Good “Grandfather” clocks are not now often made. The last place I remember to have seen them being manufactured is at Morez, in the district of the Jura. An excellent clock, enclosed in a dust-tight iron case, with a tall painted case of quaint old design, can be bought for about 55s. The wheels are well cut, and the internal mechanism very good.

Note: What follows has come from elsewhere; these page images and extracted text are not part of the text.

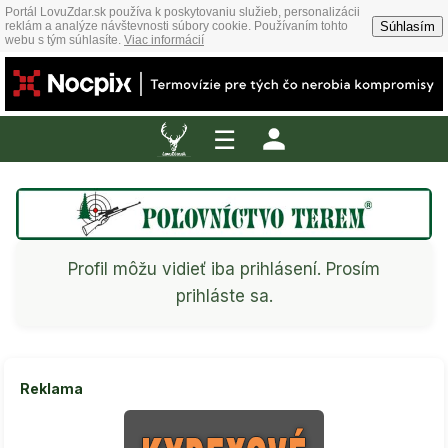
Portál LovuZdar.sk používa k poskytovaniu služieb, personalizácii
Súhlasím
reklám a analýze návštevnosti súbory cookie. Používaním tohto
webu s tým súhlasíte.
Viac informácií
☰
Profil môžu vidieť iba prihlásení. Prosím
prihláste sa.
Reklama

I visited the town of Morez in the year 1893. The clock industry was declining. The farmers of France seemed to prefer small clocks of hideous appearance, made in Germany and in America, to the excellent work of their own country. Probably by now the old clockmaking industry is extinct. One I purchased at that time has gone well ever since.
CHAPTER IV.
It is now time to give a description of the various parts of an ordinary pendulum clock. We will take the “Grandfather” clock as an example. We shall want an hour hand and a minute hand in the centre of the face, and a seconds hand to show seconds a little above them. There will be a seconds pendulum 39·14 inches long, and the centre of the face of the clock will be about seven feet above the ground, so as to give practically about five feet of fall for the weight.
Fig. 45.
In the first place, we have to consider the axle which carries the minute hand, and which turns round once in each hour. This is usually made of a piece of steel about one-sixth of an inch in diameter. Clockmakers usually call an axle an “arbor,” or “tree,” whence our word axletree.
This “arbor” is turned in the lathe, so as to have pivots on each end, fitted into holes in the clock plates, that is to say, the flat pieces of brass that serve as the body of the clock. The adjoining diagram shows S T the clock faces, and C, the arbor of the minute hand.